Yet another corrupt raid5

linux-raid.vger.kernel.org archive mirror
 help / color / mirror / Atom feed

* Yet another corrupt raid5
@ 2012-05-05 12:42 Philipp Wendler
  2012-05-06  6:00 ` NeilBrown
  0 siblings, 1 reply; 4+ messages in thread
From: Philipp Wendler @ 2012-05-05 12:42 UTC (permalink / raw)
  To: linux-raid

Hi,

sorry, but here's yet another guy asking for some help on fixing his
RAID5. I have read the other threads, but please help me to make sure
that I am doing the correct things.

I have a RAID5 with 3 devices and a write intent bitmap, created with
Ubuntu 11.10 (Kernel 3.0, mdadm 3.1) and I upgraded to Ubuntu 12.04
(Kernel 3.2, mdadm 3.2.3). No hardware failure happened.

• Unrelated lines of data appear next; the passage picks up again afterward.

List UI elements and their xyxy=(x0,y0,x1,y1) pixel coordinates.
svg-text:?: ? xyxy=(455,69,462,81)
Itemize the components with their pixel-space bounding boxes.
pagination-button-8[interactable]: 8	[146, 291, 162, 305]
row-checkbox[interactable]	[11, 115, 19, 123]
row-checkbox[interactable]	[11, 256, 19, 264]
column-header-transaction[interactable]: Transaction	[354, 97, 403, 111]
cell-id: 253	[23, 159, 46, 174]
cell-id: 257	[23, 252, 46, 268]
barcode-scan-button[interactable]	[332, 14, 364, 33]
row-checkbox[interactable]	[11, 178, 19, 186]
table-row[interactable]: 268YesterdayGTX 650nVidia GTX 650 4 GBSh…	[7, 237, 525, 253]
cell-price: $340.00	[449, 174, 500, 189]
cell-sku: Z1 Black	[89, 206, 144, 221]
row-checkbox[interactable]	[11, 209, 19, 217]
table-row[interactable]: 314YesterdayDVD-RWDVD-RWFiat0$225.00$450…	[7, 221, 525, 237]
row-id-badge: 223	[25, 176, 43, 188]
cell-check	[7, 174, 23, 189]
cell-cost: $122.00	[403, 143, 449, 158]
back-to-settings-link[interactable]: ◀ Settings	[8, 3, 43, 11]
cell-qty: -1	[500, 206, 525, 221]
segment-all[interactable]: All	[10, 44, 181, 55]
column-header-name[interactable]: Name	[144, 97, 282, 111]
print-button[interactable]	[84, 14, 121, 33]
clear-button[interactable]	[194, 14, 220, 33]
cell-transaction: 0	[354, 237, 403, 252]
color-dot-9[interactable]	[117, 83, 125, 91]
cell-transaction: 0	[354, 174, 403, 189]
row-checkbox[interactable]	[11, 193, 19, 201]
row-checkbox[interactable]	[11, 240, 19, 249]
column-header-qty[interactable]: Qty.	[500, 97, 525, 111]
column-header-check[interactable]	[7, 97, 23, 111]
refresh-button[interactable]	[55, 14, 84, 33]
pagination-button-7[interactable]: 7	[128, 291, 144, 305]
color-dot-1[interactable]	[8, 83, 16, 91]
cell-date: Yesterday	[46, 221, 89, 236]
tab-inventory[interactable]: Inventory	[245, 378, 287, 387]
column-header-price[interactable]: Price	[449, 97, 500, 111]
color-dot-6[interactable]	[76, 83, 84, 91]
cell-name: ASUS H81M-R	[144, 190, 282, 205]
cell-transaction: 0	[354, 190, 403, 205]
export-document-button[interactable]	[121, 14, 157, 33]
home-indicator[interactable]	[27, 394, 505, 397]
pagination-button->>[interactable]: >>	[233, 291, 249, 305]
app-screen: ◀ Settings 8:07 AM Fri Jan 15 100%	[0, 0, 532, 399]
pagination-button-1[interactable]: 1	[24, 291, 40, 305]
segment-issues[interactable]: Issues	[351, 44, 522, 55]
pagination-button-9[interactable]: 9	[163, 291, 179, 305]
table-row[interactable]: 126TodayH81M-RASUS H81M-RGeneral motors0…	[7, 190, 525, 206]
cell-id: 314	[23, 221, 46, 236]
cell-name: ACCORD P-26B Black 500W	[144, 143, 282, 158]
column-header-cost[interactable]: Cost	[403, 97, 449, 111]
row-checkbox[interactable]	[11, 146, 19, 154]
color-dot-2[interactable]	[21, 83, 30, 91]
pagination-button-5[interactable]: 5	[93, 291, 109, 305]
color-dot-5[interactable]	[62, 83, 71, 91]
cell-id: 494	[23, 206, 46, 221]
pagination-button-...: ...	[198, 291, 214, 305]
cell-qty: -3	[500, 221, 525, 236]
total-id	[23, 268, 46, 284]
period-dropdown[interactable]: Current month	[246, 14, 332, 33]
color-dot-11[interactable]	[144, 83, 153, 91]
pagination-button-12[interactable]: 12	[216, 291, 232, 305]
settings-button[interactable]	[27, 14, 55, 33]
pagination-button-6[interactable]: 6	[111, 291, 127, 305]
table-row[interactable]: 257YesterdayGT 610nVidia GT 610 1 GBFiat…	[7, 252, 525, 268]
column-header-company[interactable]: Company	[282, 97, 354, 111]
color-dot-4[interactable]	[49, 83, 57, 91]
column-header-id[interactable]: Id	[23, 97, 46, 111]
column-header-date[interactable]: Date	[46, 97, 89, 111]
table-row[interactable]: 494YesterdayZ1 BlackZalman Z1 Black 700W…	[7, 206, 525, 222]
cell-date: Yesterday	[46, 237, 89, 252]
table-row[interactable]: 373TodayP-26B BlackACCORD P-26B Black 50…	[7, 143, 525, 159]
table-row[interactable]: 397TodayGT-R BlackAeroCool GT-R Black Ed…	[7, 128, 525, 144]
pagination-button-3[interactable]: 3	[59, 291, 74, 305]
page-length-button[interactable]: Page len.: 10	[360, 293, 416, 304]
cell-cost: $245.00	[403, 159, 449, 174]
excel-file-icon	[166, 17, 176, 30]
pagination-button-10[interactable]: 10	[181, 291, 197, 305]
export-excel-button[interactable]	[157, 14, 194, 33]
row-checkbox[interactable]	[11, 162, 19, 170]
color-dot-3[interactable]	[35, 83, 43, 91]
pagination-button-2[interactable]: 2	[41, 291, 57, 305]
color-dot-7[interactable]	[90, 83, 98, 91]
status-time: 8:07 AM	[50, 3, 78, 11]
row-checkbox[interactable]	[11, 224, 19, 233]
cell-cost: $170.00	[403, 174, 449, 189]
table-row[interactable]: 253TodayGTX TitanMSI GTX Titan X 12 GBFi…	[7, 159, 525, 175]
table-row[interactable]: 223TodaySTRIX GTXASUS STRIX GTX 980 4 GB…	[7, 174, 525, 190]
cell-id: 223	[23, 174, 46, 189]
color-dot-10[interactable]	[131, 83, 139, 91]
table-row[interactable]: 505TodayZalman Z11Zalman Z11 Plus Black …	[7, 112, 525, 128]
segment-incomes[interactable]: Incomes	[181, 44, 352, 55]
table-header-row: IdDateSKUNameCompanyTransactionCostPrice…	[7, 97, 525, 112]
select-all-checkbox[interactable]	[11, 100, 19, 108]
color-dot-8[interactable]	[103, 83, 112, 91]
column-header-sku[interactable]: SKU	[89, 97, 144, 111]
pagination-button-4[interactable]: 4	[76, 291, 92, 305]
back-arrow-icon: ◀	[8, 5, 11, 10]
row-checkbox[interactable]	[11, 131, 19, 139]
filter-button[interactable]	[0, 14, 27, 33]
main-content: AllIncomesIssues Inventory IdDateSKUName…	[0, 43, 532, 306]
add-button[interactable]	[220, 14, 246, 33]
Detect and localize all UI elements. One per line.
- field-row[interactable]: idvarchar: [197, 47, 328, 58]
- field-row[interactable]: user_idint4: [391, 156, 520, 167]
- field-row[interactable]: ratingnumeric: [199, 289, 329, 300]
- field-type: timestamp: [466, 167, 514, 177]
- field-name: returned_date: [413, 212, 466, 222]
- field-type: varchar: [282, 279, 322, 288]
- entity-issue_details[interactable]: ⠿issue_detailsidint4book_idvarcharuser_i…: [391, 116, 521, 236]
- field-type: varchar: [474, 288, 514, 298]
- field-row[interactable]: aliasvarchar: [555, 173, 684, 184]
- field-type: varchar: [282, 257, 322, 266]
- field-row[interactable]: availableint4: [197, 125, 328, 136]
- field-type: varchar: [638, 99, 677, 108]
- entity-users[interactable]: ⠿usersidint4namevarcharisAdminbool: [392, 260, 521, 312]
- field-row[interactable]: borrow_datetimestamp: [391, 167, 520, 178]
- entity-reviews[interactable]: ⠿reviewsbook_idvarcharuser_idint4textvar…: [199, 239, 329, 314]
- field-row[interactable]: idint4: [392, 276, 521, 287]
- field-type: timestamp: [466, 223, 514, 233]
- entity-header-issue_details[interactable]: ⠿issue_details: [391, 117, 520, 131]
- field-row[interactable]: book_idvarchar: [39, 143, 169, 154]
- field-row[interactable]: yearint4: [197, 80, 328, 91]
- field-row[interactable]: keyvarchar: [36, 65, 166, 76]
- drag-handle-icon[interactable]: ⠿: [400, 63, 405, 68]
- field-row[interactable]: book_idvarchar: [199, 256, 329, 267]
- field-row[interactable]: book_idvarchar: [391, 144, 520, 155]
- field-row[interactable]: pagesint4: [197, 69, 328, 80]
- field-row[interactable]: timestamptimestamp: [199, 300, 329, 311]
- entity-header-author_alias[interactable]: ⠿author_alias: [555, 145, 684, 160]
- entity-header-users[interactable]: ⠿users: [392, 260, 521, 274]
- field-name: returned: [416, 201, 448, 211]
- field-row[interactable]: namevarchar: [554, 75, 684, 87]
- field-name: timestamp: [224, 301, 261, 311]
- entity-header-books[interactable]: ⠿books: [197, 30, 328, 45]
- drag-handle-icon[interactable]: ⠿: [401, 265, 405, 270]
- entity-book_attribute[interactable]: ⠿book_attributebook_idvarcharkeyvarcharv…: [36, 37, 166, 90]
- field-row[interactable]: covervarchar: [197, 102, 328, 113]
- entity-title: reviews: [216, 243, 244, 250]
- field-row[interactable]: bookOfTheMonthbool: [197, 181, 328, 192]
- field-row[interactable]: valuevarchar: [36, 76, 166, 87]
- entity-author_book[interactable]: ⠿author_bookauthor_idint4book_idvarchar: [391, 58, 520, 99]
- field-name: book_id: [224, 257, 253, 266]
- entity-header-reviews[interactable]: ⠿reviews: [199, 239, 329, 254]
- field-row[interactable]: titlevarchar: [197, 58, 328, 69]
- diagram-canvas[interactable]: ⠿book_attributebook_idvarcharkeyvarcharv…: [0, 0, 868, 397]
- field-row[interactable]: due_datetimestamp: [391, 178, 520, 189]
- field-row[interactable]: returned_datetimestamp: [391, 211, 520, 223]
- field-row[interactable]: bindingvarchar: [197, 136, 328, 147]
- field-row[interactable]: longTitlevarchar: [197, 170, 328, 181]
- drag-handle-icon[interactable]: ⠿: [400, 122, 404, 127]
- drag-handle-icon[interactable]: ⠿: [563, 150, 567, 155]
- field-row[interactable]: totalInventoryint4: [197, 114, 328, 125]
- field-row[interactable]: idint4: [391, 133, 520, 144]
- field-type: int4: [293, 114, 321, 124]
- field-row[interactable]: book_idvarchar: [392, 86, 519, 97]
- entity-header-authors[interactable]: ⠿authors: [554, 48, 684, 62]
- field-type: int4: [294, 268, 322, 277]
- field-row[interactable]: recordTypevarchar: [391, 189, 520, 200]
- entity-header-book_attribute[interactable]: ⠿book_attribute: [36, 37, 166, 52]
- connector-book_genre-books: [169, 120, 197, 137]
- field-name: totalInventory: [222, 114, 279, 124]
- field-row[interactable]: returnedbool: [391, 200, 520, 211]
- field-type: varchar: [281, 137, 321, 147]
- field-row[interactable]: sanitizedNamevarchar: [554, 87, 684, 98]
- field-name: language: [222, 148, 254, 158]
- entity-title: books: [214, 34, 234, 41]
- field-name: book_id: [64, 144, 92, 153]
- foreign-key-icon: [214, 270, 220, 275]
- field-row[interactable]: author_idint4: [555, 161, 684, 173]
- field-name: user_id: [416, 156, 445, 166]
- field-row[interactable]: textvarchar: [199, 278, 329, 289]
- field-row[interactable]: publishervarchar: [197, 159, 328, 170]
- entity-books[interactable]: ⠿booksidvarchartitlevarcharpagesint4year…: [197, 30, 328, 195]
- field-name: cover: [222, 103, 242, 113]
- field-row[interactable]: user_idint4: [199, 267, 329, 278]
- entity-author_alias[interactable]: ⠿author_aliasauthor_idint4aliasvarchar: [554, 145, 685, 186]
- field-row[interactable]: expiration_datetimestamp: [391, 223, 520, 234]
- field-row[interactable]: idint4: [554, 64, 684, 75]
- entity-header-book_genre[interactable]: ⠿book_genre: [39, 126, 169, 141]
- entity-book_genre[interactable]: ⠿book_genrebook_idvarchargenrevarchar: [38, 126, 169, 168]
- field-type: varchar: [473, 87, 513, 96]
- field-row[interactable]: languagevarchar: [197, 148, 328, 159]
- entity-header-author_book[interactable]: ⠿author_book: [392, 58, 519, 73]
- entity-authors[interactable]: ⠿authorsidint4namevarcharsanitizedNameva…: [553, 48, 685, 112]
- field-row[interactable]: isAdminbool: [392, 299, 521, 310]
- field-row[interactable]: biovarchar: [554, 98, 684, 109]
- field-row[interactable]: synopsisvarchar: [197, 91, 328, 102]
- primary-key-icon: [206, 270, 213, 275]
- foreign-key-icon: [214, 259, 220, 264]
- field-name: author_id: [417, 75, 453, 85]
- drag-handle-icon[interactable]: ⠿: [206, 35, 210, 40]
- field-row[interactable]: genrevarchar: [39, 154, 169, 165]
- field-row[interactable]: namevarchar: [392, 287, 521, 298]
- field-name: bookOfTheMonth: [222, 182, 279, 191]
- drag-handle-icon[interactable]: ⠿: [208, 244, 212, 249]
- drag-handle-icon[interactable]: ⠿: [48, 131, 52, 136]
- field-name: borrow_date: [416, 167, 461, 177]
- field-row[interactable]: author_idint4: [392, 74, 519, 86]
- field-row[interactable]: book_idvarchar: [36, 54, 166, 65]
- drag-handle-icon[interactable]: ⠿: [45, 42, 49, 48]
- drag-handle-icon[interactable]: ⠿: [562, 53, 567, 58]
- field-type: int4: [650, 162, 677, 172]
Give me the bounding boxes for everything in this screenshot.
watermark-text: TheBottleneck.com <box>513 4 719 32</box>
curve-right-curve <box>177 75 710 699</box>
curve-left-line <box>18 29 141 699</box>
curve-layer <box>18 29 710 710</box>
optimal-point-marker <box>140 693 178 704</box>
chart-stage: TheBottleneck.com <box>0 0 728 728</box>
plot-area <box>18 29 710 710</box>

Since the first boot with the new system, all 3 devices are marked as
spares and --assemble refuses to run the raid because of this:

# mdadm --assemble -vv /dev/md0 /dev/sdb1 /dev/sdc1 /dev/sdd1
mdadm: looking for devices for /dev/md0
mdadm: /dev/sdb1 is identified as a member of /dev/md0, slot -1.
mdadm: /dev/sdc1 is identified as a member of /dev/md0, slot -1.
mdadm: /dev/sdd1 is identified as a member of /dev/md0, slot -1.
mdadm: added /dev/sdc1 to /dev/md0 as -1
mdadm: added /dev/sdd1 to /dev/md0 as -1
mdadm: added /dev/sdb1 to /dev/md0 as -1
mdadm: /dev/md0 assembled from 0 drives and 3 spares - not enough to
start the array.

# cat /proc/mdstat
Personalities : [linear] [multipath] [raid0] [raid1] [raid6] [raid5]
[raid4] [raid10]
md0 : inactive sdc1[0](S) sdb1[1](S) sdd1[3](S)
      5860537344 blocks super 1.2

# --examine /dev/sdb1
          Magic : a92b4efc
        Version : 1.2
    Feature Map : 0x0
     Array UUID : c37dda6d:b10ef0c4:c304569f:1db0fd44
           Name : server:0  (local to host server)
  Creation Time : Thu Jun 30 12:15:27 2011
     Raid Level : -unknown-
   Raid Devices : 0

 Avail Dev Size : 3907024896 (1863.01 GiB 2000.40 GB)
    Data Offset : 2048 sectors
   Super Offset : 8 sectors
          State : active
    Device UUID : 4635f495:15c062a3:33a2fe5c:2c4e0d6d

    Update Time : Sat May  5 13:06:49 2012
       Checksum : d8fe5afe - correct
         Events : 1

   Device Role : spare
   Array State :  ('A' == active, '.' == missing)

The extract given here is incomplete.